Mais sa pudeur alarmait mes desseins,
Quand dans ses yeux je remarquai du trouble;
Son cœur n'était dissimulé ni double;
Je profitai de l'heure du berger.
Plus tendrement de nouveau je la presse :
Il n'est plus temps, belle, de reculer;
Ne fallait pas aussi loin s'engager,
Lui dis-je.
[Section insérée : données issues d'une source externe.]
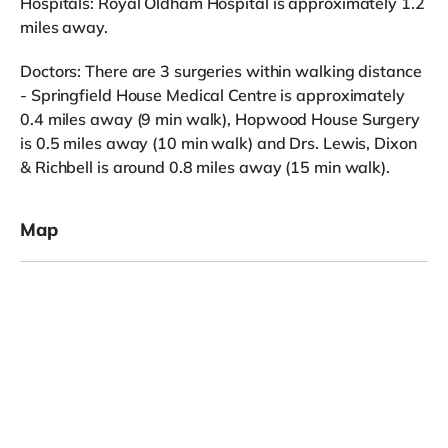
Hospitals: Royal Oldham Hospital is approximately 1.2
miles away.
Doctors: There are 3 surgeries within walking distance
- Springfield House Medical Centre is approximately
0.4 miles away (9 min walk), Hopwood House Surgery
is 0.5 miles away (10 min walk) and Drs. Lewis, Dixon
& Richbell is around 0.8 miles away (15 min walk).
Map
Enfin, soit amour, ou faiblesse,
La pudeur passe, et l'aveugle tendresse
Va désormais de l'honneur se venger.
Imaginez l'ardeur voluptueuse
Dont je jouis de ma religieuse.
L'amour brûlant, un plaisir défendu,
Tout conspirait à soutenir ma flamme;
Au sanctuaire, à la fin, parvenu,
Cette nonnain se convertit en femme.
Mais, justes dieux! quels furent mes forfaits!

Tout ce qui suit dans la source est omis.